[Saved data entries]
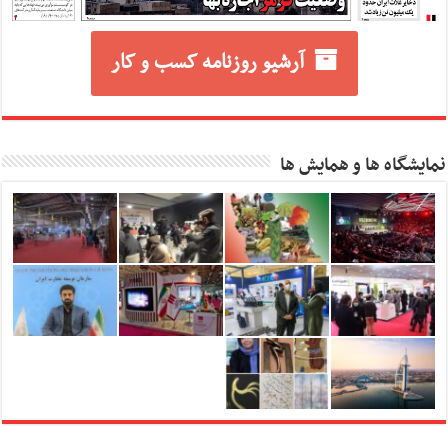
آرشیو روزنامه کسب و کار
نمایشگاه ها و همایش ها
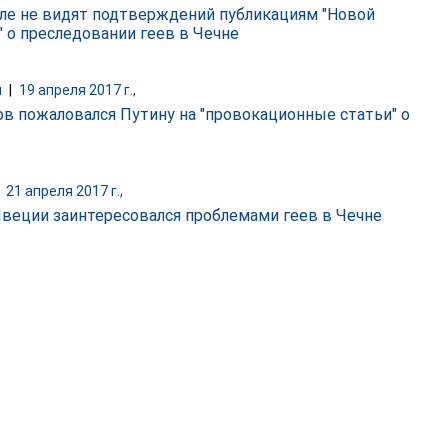
ле не видят подтверждений публикациям "Новой
" о преследовании геев в Чечне
и
|
19 апреля 2017 г.,
в пожаловался Путину на "провокационные статьи" о
|
21 апреля 2017 г.,
еции заинтересовался проблемами геев в Чечне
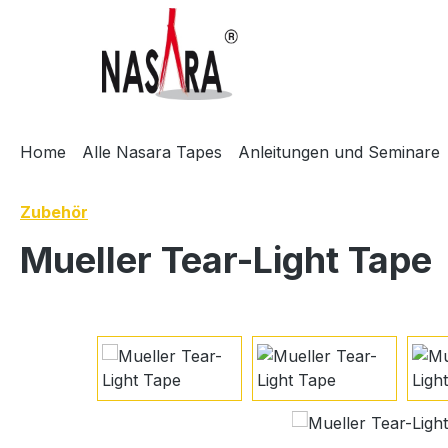
m Hauptinhalt springen
Zur Suche springen
Zur Hauptnavigation springen
Home
Alle Nasara Tapes
Anleitungen und Seminare
Zubehör
Mueller Tear-Light Tape
Bildergalerie überspringen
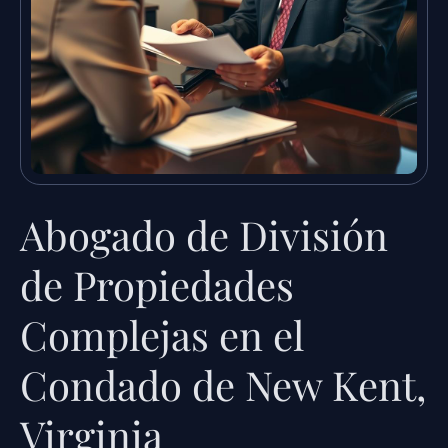
Abogado de División
de Propiedades
Complejas en el
Condado de New Kent,
Virginia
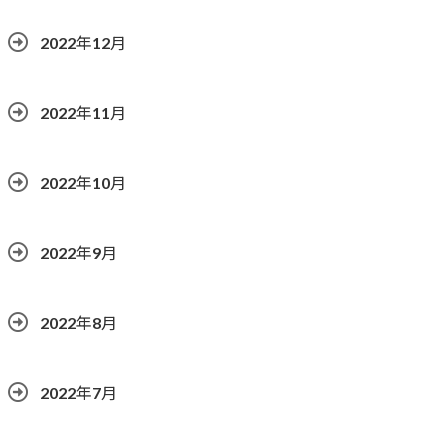
2022年12月
2022年11月
2022年10月
2022年9月
2022年8月
2022年7月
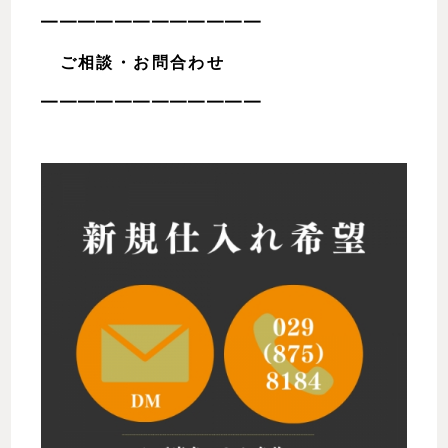
━━━━━━━━━━━━
ご相談・お問合わせ
━━━━━━━━━━━━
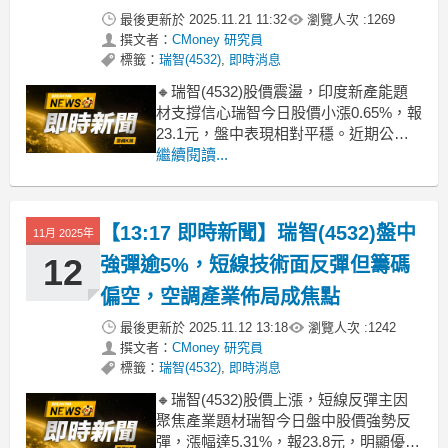
最後更新於
2025.11.21 11:32
瀏覽人次 :
1269
撰文者：
CMoney 研究員
標籤：
瑞智(4532)
,
即時消息
🔸瑞智(4532)股價震盪，印度新產能題
材支撐信心瑞智今日股價小漲0.65%，報
23.1元，盤中表現相對平穩。近期公司
積極佈局印度市場，與大金集團合資新
繼續閱讀...
廠預計第四季投產，市場對未來出貨回
溫有期待。不過，10月營收年減
32.75%，加上外資連日賣超，短線信心
【13:17 即時新聞】瑞智(4532)盤中
11月 2025年
仍受壓抑。法人看法分歧，部分券商維
持區間持
12
強彈逾5%，短線技術面反彈但籌碼
偏空，空調產業佈局成焦點
最後更新於
2025.11.12 13:18
瀏覽人次 :
1242
撰文者：
CMoney 研究員
標籤：
瑞智(4532)
,
即時消息
🔸瑞智(4532)股價上漲，短線反彈主因
聚焦產業題材瑞智今日盤中股價強勢反
彈，漲幅達5.31%，報23.8元，明顯優於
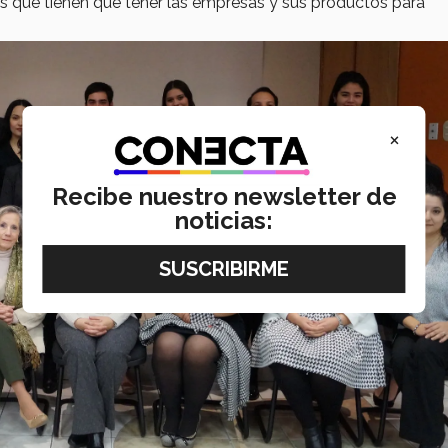
s que tienen que tener las empresas y sus productos para
×
Recibe nuestro newsletter de
noticias:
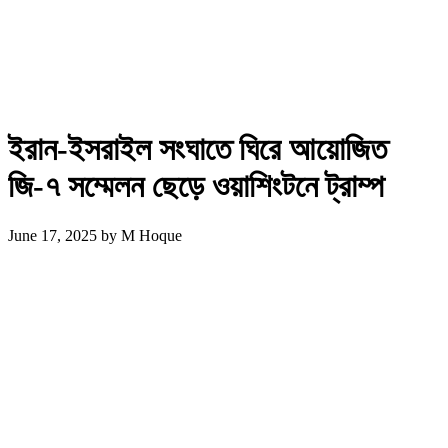
ইরান-ইসরাইল সংঘাতে ঘিরে আয়োজিত
জি-৭ সম্মেলন ছেড়ে ওয়াশিংটনে ট্রাম্প
June 17, 2025
by
M Hoque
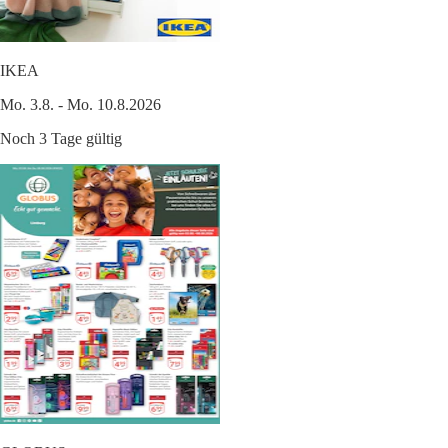
IKEA
Mo. 3.8. - Mo. 10.8.2026
Noch 3 Tage gültig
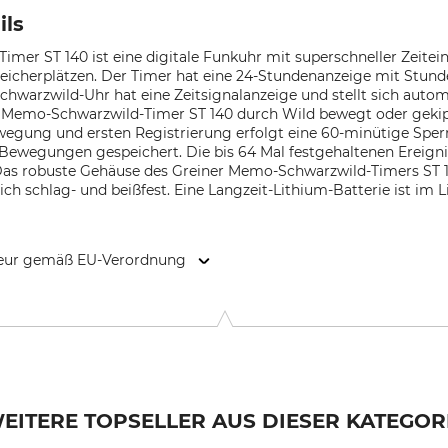
ils
mer ST 140 ist eine digitale Funkuhr mit superschneller Zeitei
eicherplätzen. Der Timer hat eine 24-Stundenanzeige mit Stun
hwarzwild-Uhr hat eine Zeitsignalanzeige und stellt sich aut
 Memo-Schwarzwild-Timer ST 140 durch Wild bewegt oder gekipp
wegung und ersten Registrierung erfolgt eine 60-minütige Sper
 Bewegungen gespeichert. Die bis 64 Mal festgehaltenen Ereigni
as robuste Gehäuse des Greiner Memo-Schwarzwild-Timers ST 14
ch schlag- und beißfest. Eine Langzeit-Lithium-Batterie ist im
kteur gemäß EU-Verordnung
 Bamberger Str. 80, 96154 Burgwindheim, Germany, www.frit
EITERE TOPSELLER AUS DIESER KATEGOR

**Problem to solve:** Please keep the pictures out and reproduce the records above exactly.

**Result of the task:**
آرشیو روزنامه کسب و کار
نمایشگاه ها و همایش ها
ле не видят подтверждений публикациям "Новой
" о преследовании геев в Чечне
и
|
19 апреля 2017 г.,
в пожаловался Путину на "провокационные статьи" о
|
21 апреля 2017 г.,
еции заинтересовался проблемами геев в Чечне
m Hauptinhalt springen
Zur Suche springen
Zur Hauptnavigation springen
Home
Alle Nasara Tapes
Anleitungen und Seminare
Zubehör
Mueller Tear-Light Tape
Bildergalerie überspringen
Abogado de División
de Propiedades
Complejas en el
Condado de New Kent,
Virginia
2022年12月
2022年11月
2022年10月
2022年9月
2022年8月
2022年7月
━━━━━━━━━━━━
ご相談・お問合わせ
━━━━━━━━━━━━
最後更新於
2025.11.21 11:32
瀏覽人次 :
1269
撰文者：
CMoney 研究員
標籤：
瑞智(4532)
,
即時消息
🔸瑞智(4532)股價震盪，印度新產能題
材支撐信心瑞智今日股價小漲0.65%，報
23.1元，盤中表現相對平穩。近期公司
積極佈局印度市場，與大金集團合資新
繼續閱讀...
廠預計第四季投產，市場對未來出貨回
溫有期待。不過，10月營收年減
32.75%，加上外資連日賣超，短線信心
【13:17 即時新聞】瑞智(4532)盤中
11月 2025年
仍受壓抑。法人看法分歧，部分券商維
持區間持
12
強彈逾5%，短線技術面反彈但籌碼
偏空，空調產業佈局成焦點
最後更新於
2025.11.12 13:18
瀏覽人次 :
1242
撰文者：
CMoney 研究員
標籤：
瑞智(4532)
,
即時消息
🔸瑞智(4532)股價上漲，短線反彈主因
聚焦產業題材瑞智今日盤中股價強勢反
彈，漲幅達5.31%，報23.8元，明顯優於
s que tienen que tener las empresas y sus productos para
×
Recibe nuestro newsletter de
noticias:
ইরান-ইসরাইল সংঘাতে ঘিরে আয়োজিত
জি-৭ সম্মেলন ছেড়ে ওয়াশিংটনে ট্রাম্প
June 17, 2025
by
M Hoque
IKEA
Mo. 3.8. - Mo. 10.8.2026
Noch 3 Tage gültig
ils
mer ST 140 ist eine digitale Funkuhr mit superschneller Zeitei
eicherplätzen. Der Timer hat eine 24-Stundenanzeige mit Stun
hwarzwild-Uhr hat eine Zeitsignalanzeige und stellt sich aut
 Memo-Schwarzwild-Timer ST 140 durch Wild bewegt oder gekipp
wegung und ersten Registrierung erfolgt eine 60-minütige Sper
 Bewegungen gespeichert. Die bis 64 Mal festgehaltenen Ereigni
as robuste Gehäuse des Greiner Memo-Schwarzwild-Timers ST 14
ch schlag- und beißfest. Eine Langzeit-Lithium-Batterie ist im
kteur gemäß EU-Verordnung
 Bamberger Str. 80, 96154 Burgwindheim, Germany, www.frit
EITERE TOPSELLER AUS DIESER KATEGOR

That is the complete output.